--- Data shown Enclosed Below ---

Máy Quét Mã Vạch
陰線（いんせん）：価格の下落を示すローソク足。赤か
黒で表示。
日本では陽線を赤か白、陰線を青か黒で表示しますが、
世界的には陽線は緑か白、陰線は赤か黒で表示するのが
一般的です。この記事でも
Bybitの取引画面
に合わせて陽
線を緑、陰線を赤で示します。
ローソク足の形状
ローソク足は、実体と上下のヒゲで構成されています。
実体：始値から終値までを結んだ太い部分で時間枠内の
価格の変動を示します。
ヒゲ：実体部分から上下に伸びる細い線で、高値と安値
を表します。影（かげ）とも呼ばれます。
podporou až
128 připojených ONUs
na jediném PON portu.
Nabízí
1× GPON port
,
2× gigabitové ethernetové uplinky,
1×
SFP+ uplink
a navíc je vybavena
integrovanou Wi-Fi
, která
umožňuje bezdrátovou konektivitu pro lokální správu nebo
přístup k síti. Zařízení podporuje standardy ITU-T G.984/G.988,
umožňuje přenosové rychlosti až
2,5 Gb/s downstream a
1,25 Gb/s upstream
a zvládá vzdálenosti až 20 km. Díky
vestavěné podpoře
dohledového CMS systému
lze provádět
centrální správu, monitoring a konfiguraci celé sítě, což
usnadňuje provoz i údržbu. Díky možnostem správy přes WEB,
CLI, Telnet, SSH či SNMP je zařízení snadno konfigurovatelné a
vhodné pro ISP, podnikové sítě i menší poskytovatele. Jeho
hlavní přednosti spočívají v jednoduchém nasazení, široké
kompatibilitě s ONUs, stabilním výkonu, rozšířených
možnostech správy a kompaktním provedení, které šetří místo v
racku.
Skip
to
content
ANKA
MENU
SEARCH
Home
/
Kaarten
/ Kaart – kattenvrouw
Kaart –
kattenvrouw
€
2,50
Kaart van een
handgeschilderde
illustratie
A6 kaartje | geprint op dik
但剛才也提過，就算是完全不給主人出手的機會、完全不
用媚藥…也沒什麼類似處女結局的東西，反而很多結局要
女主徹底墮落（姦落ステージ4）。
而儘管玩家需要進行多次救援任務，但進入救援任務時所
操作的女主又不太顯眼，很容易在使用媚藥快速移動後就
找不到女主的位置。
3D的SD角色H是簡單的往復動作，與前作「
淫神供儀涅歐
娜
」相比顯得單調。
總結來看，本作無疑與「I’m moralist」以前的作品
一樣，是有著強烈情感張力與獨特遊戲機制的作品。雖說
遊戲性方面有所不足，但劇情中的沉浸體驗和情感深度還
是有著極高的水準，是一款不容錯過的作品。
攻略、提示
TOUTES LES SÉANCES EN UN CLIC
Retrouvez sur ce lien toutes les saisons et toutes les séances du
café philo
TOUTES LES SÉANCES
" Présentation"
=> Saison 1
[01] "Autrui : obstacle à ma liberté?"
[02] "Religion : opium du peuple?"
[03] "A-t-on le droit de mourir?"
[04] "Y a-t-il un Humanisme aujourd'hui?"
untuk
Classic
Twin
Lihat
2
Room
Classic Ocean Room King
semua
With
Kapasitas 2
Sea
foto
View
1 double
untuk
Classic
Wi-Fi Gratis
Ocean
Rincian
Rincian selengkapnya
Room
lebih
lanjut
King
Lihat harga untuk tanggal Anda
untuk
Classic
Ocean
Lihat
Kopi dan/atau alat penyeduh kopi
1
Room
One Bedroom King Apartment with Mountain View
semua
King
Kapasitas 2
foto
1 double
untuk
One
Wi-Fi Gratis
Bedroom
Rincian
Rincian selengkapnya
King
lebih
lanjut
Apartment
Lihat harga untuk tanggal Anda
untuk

--- End of Enclosed Data shown ---
--- Data shown Enclosed Below ---

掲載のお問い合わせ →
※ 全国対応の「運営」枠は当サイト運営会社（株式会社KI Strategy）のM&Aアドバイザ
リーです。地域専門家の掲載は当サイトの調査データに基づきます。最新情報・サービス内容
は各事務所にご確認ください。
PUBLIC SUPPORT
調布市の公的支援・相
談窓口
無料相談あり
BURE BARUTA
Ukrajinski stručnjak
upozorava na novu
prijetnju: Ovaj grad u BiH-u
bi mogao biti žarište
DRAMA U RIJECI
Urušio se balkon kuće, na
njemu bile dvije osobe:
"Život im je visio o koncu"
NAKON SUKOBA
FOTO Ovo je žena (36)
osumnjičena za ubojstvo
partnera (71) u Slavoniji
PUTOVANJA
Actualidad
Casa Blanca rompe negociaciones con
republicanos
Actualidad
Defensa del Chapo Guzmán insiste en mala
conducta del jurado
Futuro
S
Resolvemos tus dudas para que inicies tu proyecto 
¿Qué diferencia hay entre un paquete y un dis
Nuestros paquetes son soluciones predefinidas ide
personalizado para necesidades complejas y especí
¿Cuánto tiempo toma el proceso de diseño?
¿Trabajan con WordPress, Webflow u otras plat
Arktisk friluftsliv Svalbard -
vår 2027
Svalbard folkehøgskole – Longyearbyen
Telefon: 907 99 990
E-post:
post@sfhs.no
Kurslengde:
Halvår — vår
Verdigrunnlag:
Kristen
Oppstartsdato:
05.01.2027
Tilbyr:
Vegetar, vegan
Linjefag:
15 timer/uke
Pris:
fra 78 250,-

--- End of Enclosed Data shown ---

» **Exercise objective**
Taking the line with "Máy Quét Mã Vạch" as the first and the line with "podporou až" as the last, retype that stretch of the data above exactly, with no other lines.

» **Exercise output**
Máy Quét Mã Vạch
陰線（いんせん）：価格の下落を示すローソク足。赤か
黒で表示。
日本では陽線を赤か白、陰線を青か黒で表示しますが、
世界的には陽線は緑か白、陰線は赤か黒で表示するのが
一般的です。この記事でも
Bybitの取引画面
に合わせて陽
線を緑、陰線を赤で示します。
ローソク足の形状
ローソク足は、実体と上下のヒゲで構成されています。
実体：始値から終値までを結んだ太い部分で時間枠内の
価格の変動を示します。
ヒゲ：実体部分から上下に伸びる細い線で、高値と安値
を表します。影（かげ）とも呼ばれます。
podporou až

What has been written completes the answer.